USAID staff members have spent the past few days scrambling to get information, at times receiving conflicting guidance from superiors who retain lines of communication to the agency and having to rely on encrypted message groups with colleagues for updates about the fate of the agency — and that of their own jobs.
For staff working in overseas missions, there has been an additional layer of concern about how a potential recall order would impact their families, including children halfway through the school year and housing options if they return to the United States earlier than expected. In the wake of Tuesday’s announcement, USAID staff began to organize a list of spare rooms, pullout couches and other options to offer overseas personnel who might return with nowhere to go.
One foreign service officer located in Latin America, speaking Tuesday before the recall order was posted on USAID’s website, said he had spent recent days worrying about what an abrupt move would mean for his children, his wife and their life in the country they had made home for years. He said USAID staff was blindsided by the recent moves.
“If the president wants a new foreign policy, we are 100 percent prepared to comply with that,” he said. “Nobody is resisting; everybody is cooperating. It’s a very deflating feeling.”
Jeremy Konyndyk, who served as a senior USAID official during the Obama administration and is now president of Refugees International, said the latest moves represented a “brutal and shameful betrayal” of people who had served their country.
“These are people who were forward deployed on reconstruction teams in Iraq and Afghanistan, who brought the global HIV epidemic under control, who have fought famines and stabilized fragile economies and charged headlong into epidemic hot zones,” he said. “They represent the best face of America abroad.”
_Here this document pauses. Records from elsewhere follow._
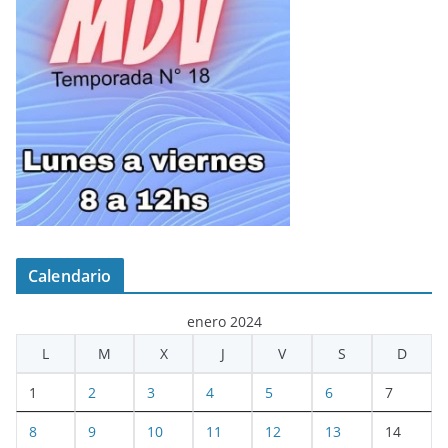
Calendario
enero 2024
L
M
X
J
V
S
D
1
2
3
4
5
6
7
8
9
10
11
12
13
14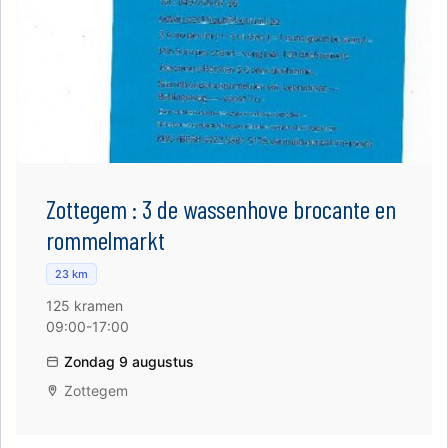
Zottegem : 3 de wassenhove brocante en
rommelmarkt
23 km
125 kramen
09:00-17:00
Zondag 9 augustus
Zottegem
Swiftly placing officials on leave has also hamstrung large parts of USAID as humanitarian groups around the world seek exemptions to Trump’s aid freeze. The steps to lock out or put officials on leave has made it more difficult for remaining staff to manage the flood of exemption requests, a bottleneck that aid workers say has prevented lifesaving aid projects from restarting across the developing world.
That freeze has resulted in clinics for HIV medication in Africa shutting down, the suspension of demining efforts in Cambodia and challenges for the malaria prevention program known as PMI.
Rubio accepted no responsibility for the bottlenecks in funding.
“I issued a blanket waiver that said, if this is life saving programs … if it’s providing food or medicine or anything that is saving lives … you’re not included in the freeze,” Rubio told reporters in Costa Rica’s capital. “I don’t know how much more clear we can be than that.”
It is not clear how much of the suspended aid portfolio will be reinstated at the end of Trump’s 90-day review. Foreign aid accounts for 1 percent of the U.S. budget.